Records from a collection
--- START ---
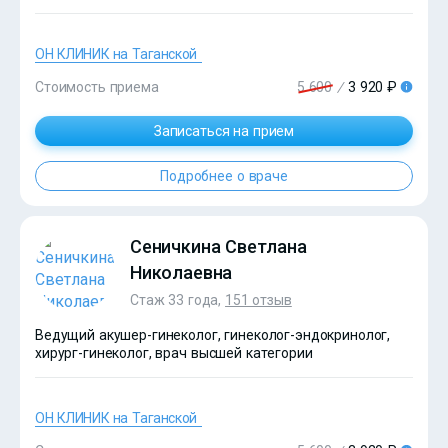
?>
ОН КЛИНИК на Таганской
Стоимость приема
5 600
/
3 920 ₽
Записаться на прием
Подробнее о враче
?>
Сеничкина Светлана
Николаевна
Стаж 33 года,
151 отзыв
Ведущий акушер-гинеколог, гинеколог-эндокринолог,
хирург-гинеколог, врач высшей категории
ОН КЛИНИК на Таганской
--- END ---
- _INSTRUCTIONS FOR THE TASK_
If pictures appear in the data, omit them and copy all other parts exactly.

- _ANSWER FOR THE TASK_
?>
ОН КЛИНИК на Таганской
Стоимость приема
5 600
/
3 920 ₽
Записаться на прием
Подробнее о враче
?>
Сеничкина Светлана
Николаевна
Стаж 33 года,
151 отзыв
Ведущий акушер-гинеколог, гинеколог-эндокринолог,
хирург-гинеколог, врач высшей категории
ОН КЛИНИК на Таганской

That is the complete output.